Saved data entries
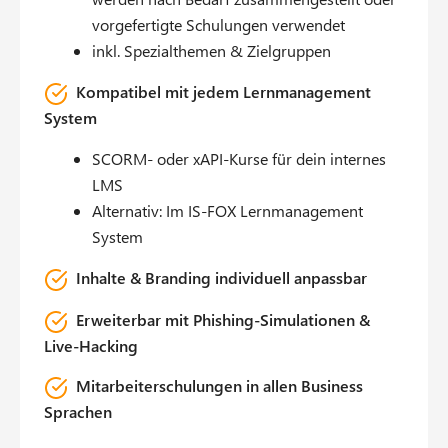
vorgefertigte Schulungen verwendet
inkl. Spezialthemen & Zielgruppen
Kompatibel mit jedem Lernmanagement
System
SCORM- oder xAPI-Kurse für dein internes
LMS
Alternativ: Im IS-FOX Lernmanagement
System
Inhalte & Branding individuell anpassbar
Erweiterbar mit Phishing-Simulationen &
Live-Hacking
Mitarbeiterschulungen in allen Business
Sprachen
--
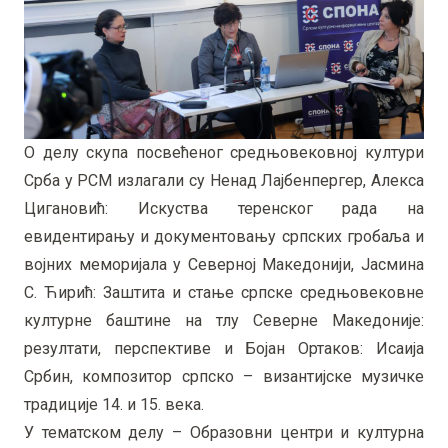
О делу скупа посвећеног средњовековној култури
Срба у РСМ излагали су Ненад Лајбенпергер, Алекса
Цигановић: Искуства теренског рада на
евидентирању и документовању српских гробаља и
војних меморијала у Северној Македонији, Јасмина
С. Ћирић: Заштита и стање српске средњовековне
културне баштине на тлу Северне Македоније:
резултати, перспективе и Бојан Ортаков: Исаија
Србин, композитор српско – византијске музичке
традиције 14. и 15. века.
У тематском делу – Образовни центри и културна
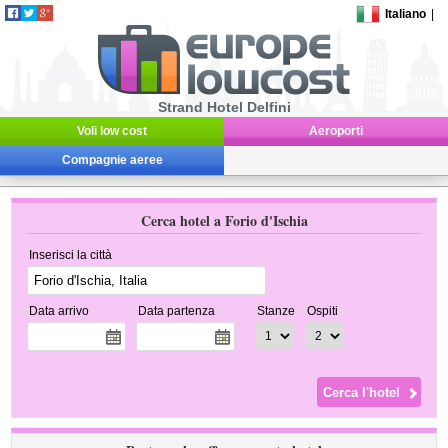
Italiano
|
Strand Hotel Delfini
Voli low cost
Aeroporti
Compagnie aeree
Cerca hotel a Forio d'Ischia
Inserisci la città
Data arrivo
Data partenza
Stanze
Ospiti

- Problem to solve:
Your response should be each line that includes the word "делу", copied from the records.

- Exercise solution:
О делу скупа посвећеног средњовековној култури
У тематском делу – Образовни центри и културна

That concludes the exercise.